Geosyncline is a geological concept which was developed in the late 19th and early 20th centuries prior to the development of the concept of plate tectonics. A geosyncline was described as a subsiding linear trough that was caused by the accumulation of sedimentary rock strata deposited in a basin and subsequently compressed, deformed, and uplifted into a mountain range, with attendant volcanism and plutonism. The filling of a geosyncline with sediment is accompanied in the late stages of deposition by folding, crumpling, and faulting of the deposits. Intrusion of crystalline igneous rock and regional uplift along the axis of the trough generally complete the history of a particular geosyncline. It is then transformed into a belt of folded mountains. Thick volcanic sequences, together with greywackes (sandstones rich in rock fragments with a muddy matrix), cherts, and various sediments reflecting deepwater deposition or processes, were considered eugeosynclinal deposits of the outer deepwater segment of geosynclines.
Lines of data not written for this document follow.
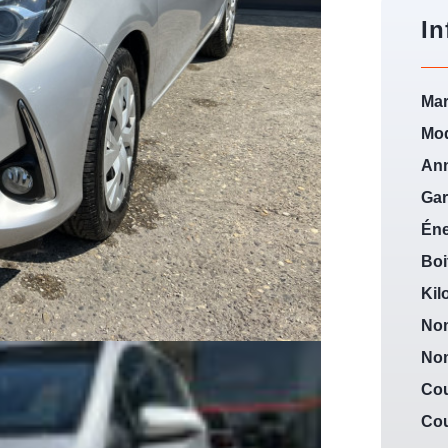
In
Mar
Mod
An
Gar
Éne
Boi
Kil
Nom
Nom
Cou
Cou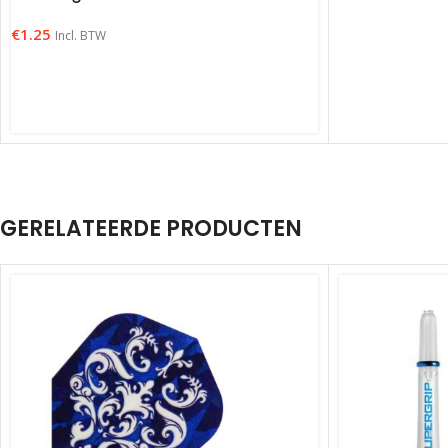
€
1.25
Incl. BTW
GERELATEERDE PRODUCTEN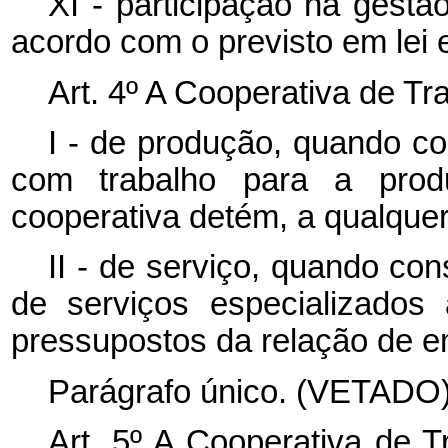
XI - participação na gestã
acordo com o previsto em lei e
Art. 4º A Cooperativa de Tr
I - de produção, quando co
com trabalho para a pr
cooperativa detém, a qualquer
II - de serviço, quando con
de serviços especializados
pressupostos da relação de 
Parágrafo único. (VETADO)
Art. 5º A Cooperativa de T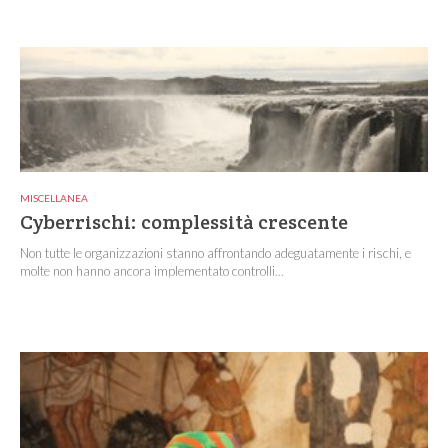
MISCELLANEA
Cyberrischi: complessità crescente
Non tutte le organizzazioni stanno affrontando adeguatamente i rischi, e
molte non hanno ancora implementato controlli...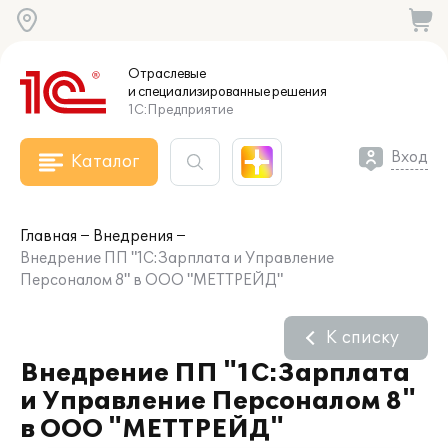
Отраслевые
и специализированные
решения
1С:Предприятие
Вход
Каталог
Главная
Внедрения
Внедрение ПП "1С:Зарплата и Управление
Персоналом 8" в ООО "МЕТТРЕЙД"
К списку
Внедрение ПП "1С:Зарплата
и Управление Персоналом 8"
в ООО "МЕТТРЕЙД"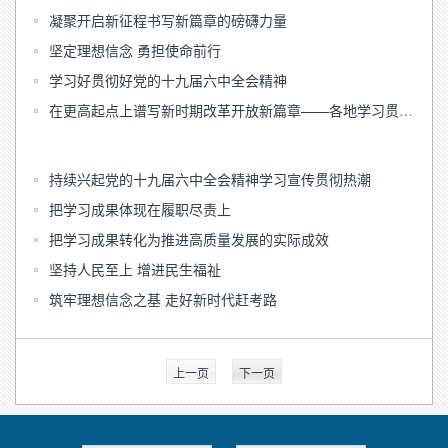
凝聚开启新征程书写新篇章的磅礴力量
坚定理想信念 勇担使命前行
学习好贯彻好党的十九届六中全会精神
在更高起点上谱写新时期改革开放新篇章——各地学习贯彻落实六中全会精神推进全面深化改革开放观察
持续兴起党的十九届六中全会精神学习宣传贯彻热潮
把学习成果体现在履职尽责上
把学习成果转化为推进高质量发展的实际成效
坚持人民至上 增进民生福祉
筑牢理想信念之基 走好新时代赶考路
上一页
下一页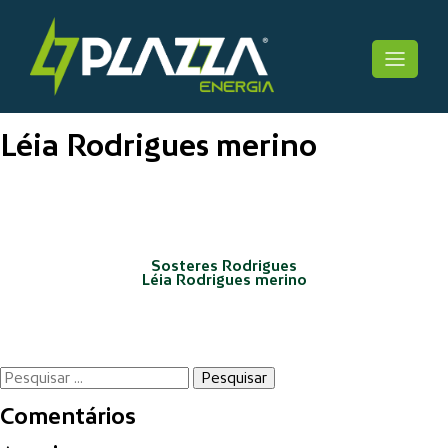
Skip
to
Plazza Solaris
content
Léia Rodrigues merino
Navegação
de
Post
Sosteres Rodrigues
Léia Rodrigues merino
Pesquisar
por:
Comentários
The geosyncline hypothesis is an obsolete concept involving vertical crustal movement that has been replaced by plate tectonics to explain crustal movement and geologic features.
Geosynclines were divided into miogeosynclines and eugeosynclines, depending on the types of discernible rock strata of the mountain system.
A miogeosyncline develops along a passive margin of a continent and is composed of sediments with limestones, sandstones and shales. The occurrences of limestones and well-sorted quartz sandstones indicate a shallow-water formation.